# Material for this task:
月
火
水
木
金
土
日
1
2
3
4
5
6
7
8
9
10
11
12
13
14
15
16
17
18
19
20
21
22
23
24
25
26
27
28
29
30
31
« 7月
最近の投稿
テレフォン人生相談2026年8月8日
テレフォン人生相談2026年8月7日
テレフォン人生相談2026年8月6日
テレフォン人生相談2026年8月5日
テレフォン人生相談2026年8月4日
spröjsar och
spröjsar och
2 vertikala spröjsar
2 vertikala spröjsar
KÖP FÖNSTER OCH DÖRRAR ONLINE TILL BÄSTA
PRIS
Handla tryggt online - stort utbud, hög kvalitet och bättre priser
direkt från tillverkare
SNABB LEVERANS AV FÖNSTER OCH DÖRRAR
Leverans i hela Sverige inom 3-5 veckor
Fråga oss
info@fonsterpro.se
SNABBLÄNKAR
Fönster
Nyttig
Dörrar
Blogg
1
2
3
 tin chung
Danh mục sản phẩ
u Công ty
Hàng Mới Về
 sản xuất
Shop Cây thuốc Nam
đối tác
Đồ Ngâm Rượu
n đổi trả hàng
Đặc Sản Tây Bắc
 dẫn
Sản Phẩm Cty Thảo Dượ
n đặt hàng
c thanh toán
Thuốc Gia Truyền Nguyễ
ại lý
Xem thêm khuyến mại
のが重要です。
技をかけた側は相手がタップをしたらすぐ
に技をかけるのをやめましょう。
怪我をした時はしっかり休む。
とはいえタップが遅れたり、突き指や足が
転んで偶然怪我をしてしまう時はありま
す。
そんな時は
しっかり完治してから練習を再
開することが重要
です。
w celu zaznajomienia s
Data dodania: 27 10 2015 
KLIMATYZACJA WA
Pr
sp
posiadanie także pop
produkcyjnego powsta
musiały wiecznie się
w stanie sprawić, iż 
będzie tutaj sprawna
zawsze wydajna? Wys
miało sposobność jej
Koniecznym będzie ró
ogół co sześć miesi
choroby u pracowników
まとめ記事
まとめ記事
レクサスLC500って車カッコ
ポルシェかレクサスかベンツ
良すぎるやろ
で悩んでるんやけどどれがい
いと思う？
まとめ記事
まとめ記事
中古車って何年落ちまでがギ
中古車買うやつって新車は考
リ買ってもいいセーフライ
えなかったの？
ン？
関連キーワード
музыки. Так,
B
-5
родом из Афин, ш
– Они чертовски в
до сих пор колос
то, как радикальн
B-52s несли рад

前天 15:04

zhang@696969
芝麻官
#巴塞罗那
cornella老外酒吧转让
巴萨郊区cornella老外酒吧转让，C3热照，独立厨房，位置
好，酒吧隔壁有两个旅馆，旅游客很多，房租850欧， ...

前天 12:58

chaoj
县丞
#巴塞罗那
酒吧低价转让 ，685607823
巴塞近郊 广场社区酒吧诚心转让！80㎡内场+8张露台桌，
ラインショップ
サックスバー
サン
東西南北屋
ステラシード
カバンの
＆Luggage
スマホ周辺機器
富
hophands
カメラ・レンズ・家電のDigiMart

# Description of the task:
Repeat all the records. Match each line exactly.

# Exercise answer:
月
火
水
木
金
土
日
1
2
3
4
5
6
7
8
9
10
11
12
13
14
15
16
17
18
19
20
21
22
23
24
25
26
27
28
29
30
31
« 7月
最近の投稿
テレフォン人生相談2026年8月8日
テレフォン人生相談2026年8月7日
テレフォン人生相談2026年8月6日
テレフォン人生相談2026年8月5日
テレフォン人生相談2026年8月4日
spröjsar och
spröjsar och
2 vertikala spröjsar
2 vertikala spröjsar
KÖP FÖNSTER OCH DÖRRAR ONLINE TILL BÄSTA
PRIS
Handla tryggt online - stort utbud, hög kvalitet och bättre priser
direkt från tillverkare
SNABB LEVERANS AV FÖNSTER OCH DÖRRAR
Leverans i hela Sverige inom 3-5 veckor
Fråga oss
info@fonsterpro.se
SNABBLÄNKAR
Fönster
Nyttig
Dörrar
Blogg
1
2
3
 tin chung
Danh mục sản phẩ
u Công ty
Hàng Mới Về
 sản xuất
Shop Cây thuốc Nam
đối tác
Đồ Ngâm Rượu
n đổi trả hàng
Đặc Sản Tây Bắc
 dẫn
Sản Phẩm Cty Thảo Dượ
n đặt hàng
c thanh toán
Thuốc Gia Truyền Nguyễ
ại lý
Xem thêm khuyến mại
のが重要です。
技をかけた側は相手がタップをしたらすぐ
に技をかけるのをやめましょう。
怪我をした時はしっかり休む。
とはいえタップが遅れたり、突き指や足が
転んで偶然怪我をしてしまう時はありま
す。
そんな時は
しっかり完治してから練習を再
開することが重要
です。
w celu zaznajomienia s
Data dodania: 27 10 2015 
KLIMATYZACJA WA
Pr
sp
posiadanie także pop
produkcyjnego powsta
musiały wiecznie się
w stanie sprawić, iż 
będzie tutaj sprawna
zawsze wydajna? Wys
miało sposobność jej
Koniecznym będzie ró
ogół co sześć miesi
choroby u pracowników
まとめ記事
まとめ記事
レクサスLC500って車カッコ
ポルシェかレクサスかベンツ
良すぎるやろ
で悩んでるんやけどどれがい
いと思う？
まとめ記事
まとめ記事
中古車って何年落ちまでがギ
中古車買うやつって新車は考
リ買ってもいいセーフライ
えなかったの？
ン？
関連キーワード
музыки. Так,
B
-5
родом из Афин, ш
– Они чертовски в
до сих пор колос
то, как радикальн
B-52s несли рад

前天 15:04

zhang@696969
芝麻官
#巴塞罗那
cornella老外酒吧转让
巴萨郊区cornella老外酒吧转让，C3热照，独立厨房，位置
好，酒吧隔壁有两个旅馆，旅游客很多，房租850欧， ...

前天 12:58

chaoj
县丞
#巴塞罗那
酒吧低价转让 ，685607823
巴塞近郊 广场社区酒吧诚心转让！80㎡内场+8张露台桌，
ラインショップ
サックスバー
サン
東西南北屋
ステラシード
カバンの
＆Luggage
スマホ周辺機器
富
hophands
カメラ・レンズ・家電のDigiMart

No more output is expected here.